As noted above, GVC participation – or the role that individual countries play in international production networks – is driven by many different factors, from size of the economy to industrial structure and level of industrialization, composition of exports and positioning in value chains, policy elements, and others. As a result, countries with very different characteristics may be very similar in the ranking of GVC participation (figure IV.9). The GVC participation of many countries relates substantially to GVC interactions within their respective regions. Instead of a global reach, most value chains have a distinctive regional character, as shown in figure IV.10. North and Central American value chain links are especially strong, as are intra- European Union ones. The largest extraregional bilateral GVC flows are between Germany and the United States, China and Germany, and Japan and the United States, in that order.
The share of global value added trade captured by developing economies is increasing rapidly. It grew from about 20 per cent in 1990, to 30 per cent in 2000, to over 40 per cent in 2010. As a group, developing and transition economies are capturing an increasing share of the global value added trade pie (figure IV.11). As global trade grows, developed economies appear to rely increasingly on imported content for their exports, allowing developing countries to add disproportionately to their domestic value added in exports.
Some of the larger emerging markets, such as India, Brazil, Argentina and Turkey, have relatively low GVC participation rates. These countries may have lower upstream participation levels, both because of the nature of their exports (natural resources and services exports tend to have less need for imported content or foreign value added)
and because larger economies display a greater degree of self-sufficiency in production for exports. They may also have lower downstream participation levels because of a focus on exports of so-called final-demand goods and services, i.e. those not used as intermediates in exports to third countries.
Investment and trade are inextricably intertwined.
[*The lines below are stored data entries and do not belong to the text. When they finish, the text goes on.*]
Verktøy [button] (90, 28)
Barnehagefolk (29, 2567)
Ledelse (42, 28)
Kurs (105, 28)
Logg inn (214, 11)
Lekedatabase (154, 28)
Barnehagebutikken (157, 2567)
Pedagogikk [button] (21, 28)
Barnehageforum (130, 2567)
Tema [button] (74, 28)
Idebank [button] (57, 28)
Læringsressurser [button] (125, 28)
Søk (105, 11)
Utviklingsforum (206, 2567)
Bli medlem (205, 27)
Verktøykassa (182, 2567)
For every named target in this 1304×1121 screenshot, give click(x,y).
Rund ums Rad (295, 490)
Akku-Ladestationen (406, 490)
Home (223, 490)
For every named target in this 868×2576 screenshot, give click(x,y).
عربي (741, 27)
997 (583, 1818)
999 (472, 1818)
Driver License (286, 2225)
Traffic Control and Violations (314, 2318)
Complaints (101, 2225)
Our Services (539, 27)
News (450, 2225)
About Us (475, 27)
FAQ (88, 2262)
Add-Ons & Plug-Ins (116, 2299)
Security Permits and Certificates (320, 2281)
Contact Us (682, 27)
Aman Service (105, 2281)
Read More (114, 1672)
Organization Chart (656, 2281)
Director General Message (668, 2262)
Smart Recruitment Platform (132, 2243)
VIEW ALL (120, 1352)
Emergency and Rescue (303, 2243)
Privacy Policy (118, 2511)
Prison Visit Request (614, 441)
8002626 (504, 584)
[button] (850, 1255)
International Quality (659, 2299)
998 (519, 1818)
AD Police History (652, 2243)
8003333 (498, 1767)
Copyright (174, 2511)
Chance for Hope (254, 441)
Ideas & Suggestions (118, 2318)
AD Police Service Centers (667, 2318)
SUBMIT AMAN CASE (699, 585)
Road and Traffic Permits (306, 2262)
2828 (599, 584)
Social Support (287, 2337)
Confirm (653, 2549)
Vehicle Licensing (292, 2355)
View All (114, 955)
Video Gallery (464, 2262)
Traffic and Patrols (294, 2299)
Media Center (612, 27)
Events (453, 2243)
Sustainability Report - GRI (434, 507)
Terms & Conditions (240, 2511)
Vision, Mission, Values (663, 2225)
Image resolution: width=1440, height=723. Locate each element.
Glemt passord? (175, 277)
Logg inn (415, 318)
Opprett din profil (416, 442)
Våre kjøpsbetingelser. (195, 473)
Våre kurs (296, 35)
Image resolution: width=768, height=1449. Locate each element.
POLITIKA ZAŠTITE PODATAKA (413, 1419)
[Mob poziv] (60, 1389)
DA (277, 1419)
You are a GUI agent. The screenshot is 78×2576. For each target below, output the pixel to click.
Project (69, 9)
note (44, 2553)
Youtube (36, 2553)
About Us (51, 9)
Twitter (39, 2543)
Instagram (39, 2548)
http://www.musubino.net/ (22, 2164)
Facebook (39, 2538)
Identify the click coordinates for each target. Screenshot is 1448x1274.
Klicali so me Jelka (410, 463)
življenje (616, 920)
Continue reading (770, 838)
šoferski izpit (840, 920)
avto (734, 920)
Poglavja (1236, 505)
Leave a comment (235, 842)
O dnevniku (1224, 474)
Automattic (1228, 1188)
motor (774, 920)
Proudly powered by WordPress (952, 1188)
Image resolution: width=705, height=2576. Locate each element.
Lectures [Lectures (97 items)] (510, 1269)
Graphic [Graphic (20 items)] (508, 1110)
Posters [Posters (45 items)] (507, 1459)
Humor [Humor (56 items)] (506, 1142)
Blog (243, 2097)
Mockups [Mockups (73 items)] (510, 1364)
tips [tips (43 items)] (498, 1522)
Much of trade in natural resources is driven by large cross-border investments in extractive industries by globally operating TNCs. Market-seeking foreign direct investment (FDI) by TNCs also generates trade, often shifting arm’slength trade to intra-firm trade. Efficiency-seeking FDI, through which firms seek to locate discrete parts of their production processes in low-cost locations, is particularly associated with GVCs; it increases the amount of trade taking place within the international production networks of TNCs and contributes to the “double counting” in global trade flows discussed in this report.